Acho que essa daqui vai ser um pouco mais rápida. Há um apuro imagético, um certo lirismo encantatório em alguns de seus versos digno de nota. Por exemplo "Busco o sopro cálido das caladas faces de junho", no poema que começa com "Velha idade dos primeiros derradeiros". Não só a imagem é boa, como a sonoridade é espetacular, em específico essa paranomásia aí. Quer dizer: nós temos uma ideia mais ou menos precisa do que é poesia, nós esperamos determinadas coisas de um livro de poemas. A modernidade brincou muito com isso, mas quando o poema quer bater asas e alcançar uma espécie de linguagem diáfana, parece que aí sim nós reconhecemos que estamos diante do manancial da boa e velha poesia.
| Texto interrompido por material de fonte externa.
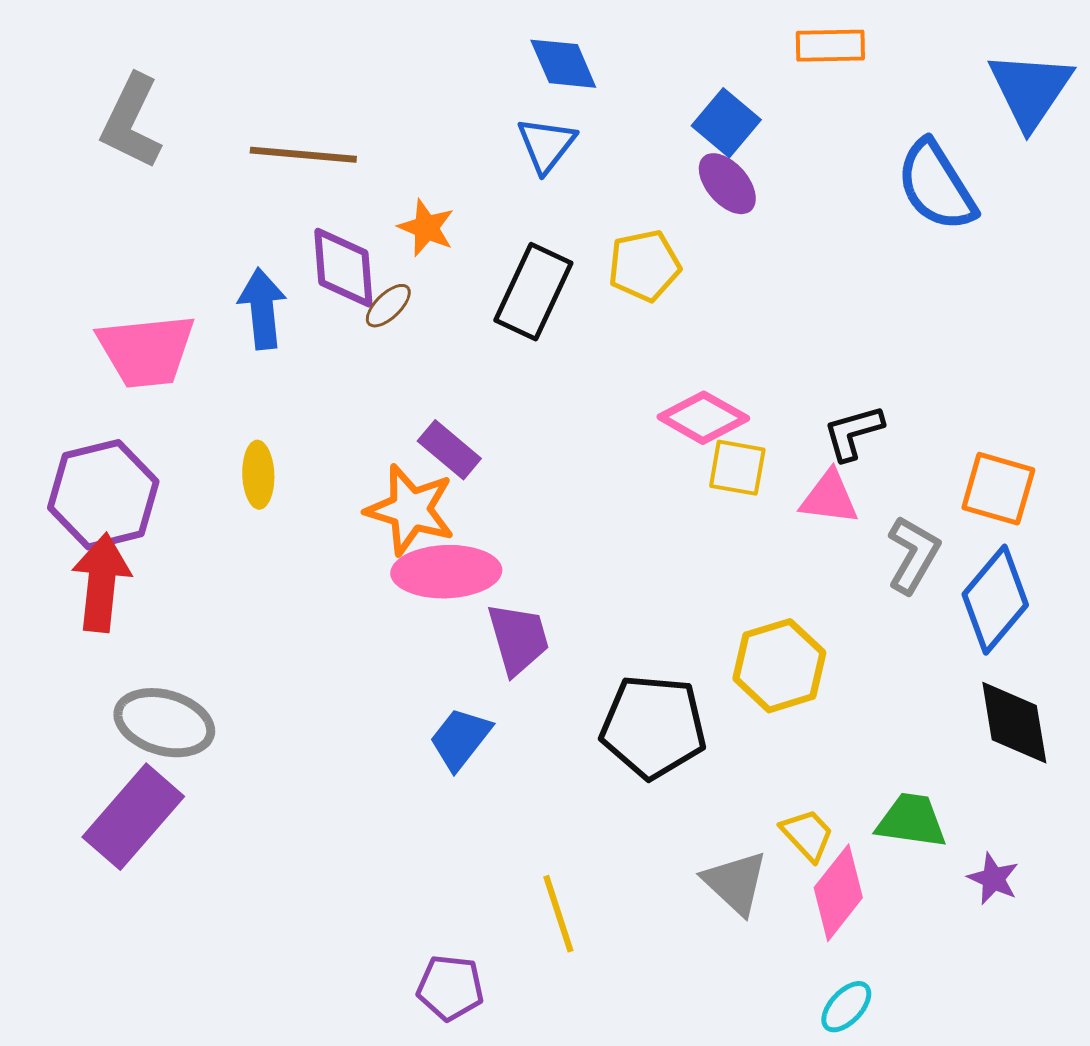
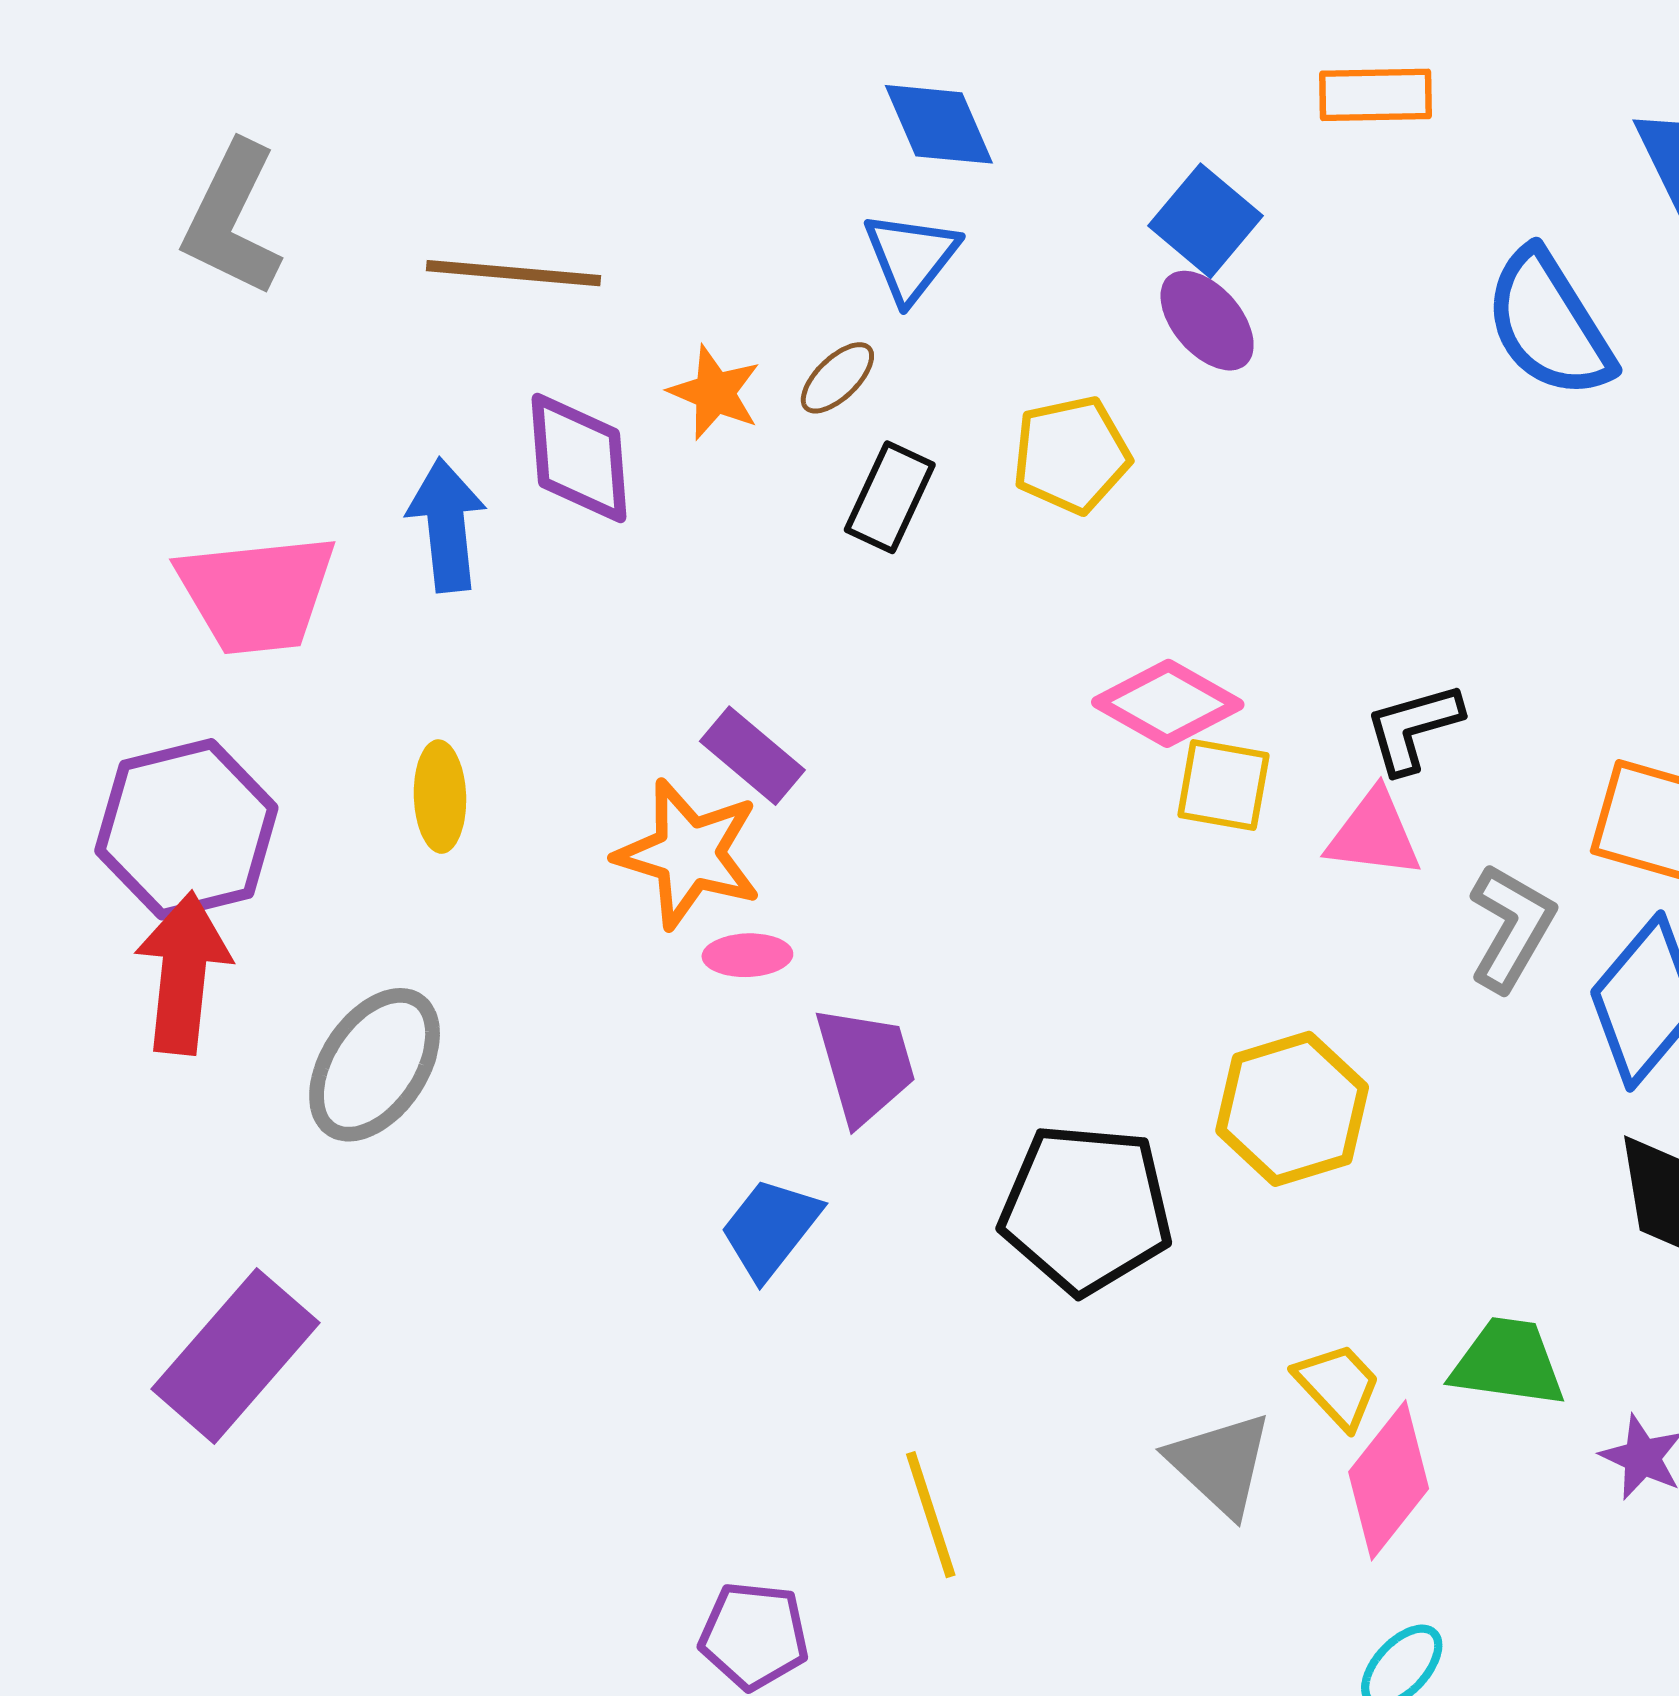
black rectangle: (533, 292) -> (890, 497), size x0.7
brown ellipse: (388, 306) -> (837, 378), moved
pink ellipse: (446, 572) -> (747, 955), size x0.5
gray ellipse: (164, 723) -> (375, 1065), moved, turned -72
Nada, obviamente, muito espantoso se considerarmos a larguíssima base sobre a qual esta percepção se assenta, ou seja, refestelar-se no prosaico é algo que começou a ser feito com Whitman (Whitman muito mais que Baudelaire) e só se tornou um projeto, ou algo do tipo, há uns cem anos atrás. E falar dessas coisas na poesia de Ana C. é importante pois, como tenho repisado bastante, se trata de uma poesia que vai do anseio confessional à consciência da construção verbal especializada que é o poema, de modo que, entre um e outro, instantes de ironia ou mesmo alguns repiques de construção imagética surgem e cintilam e esplendem um lirismo encantatório, como dito no começo. O que não quer dizer que o cômputo geral seja de poemas alegres e serelepes. Eu diria, antes, que quando um apuro imagético buscando um alcance lírico mais cristalino ocorre, é justamente aí que a poeta se revela depressiva de um modo particularmente intenso. Pois sei que é muito vago isso que falo de instante lírico, embora, ao mesmo tempo, creio que não o seja tanto. Não estou certo de que os exemplos que darei ilustrarão algo, mas, de todo modo, focando ali um espaço meio que delimitado, qual seja, o dos poemas inclusos na sequência inconfissões, acho que poderemos ver melhor a maneira como Ana C. encara alguns dos pedregulhos líricos de sempre (por exemplo o tema do sonho) ao mesmo tempo que encara a realidade soturna de seu íntimo.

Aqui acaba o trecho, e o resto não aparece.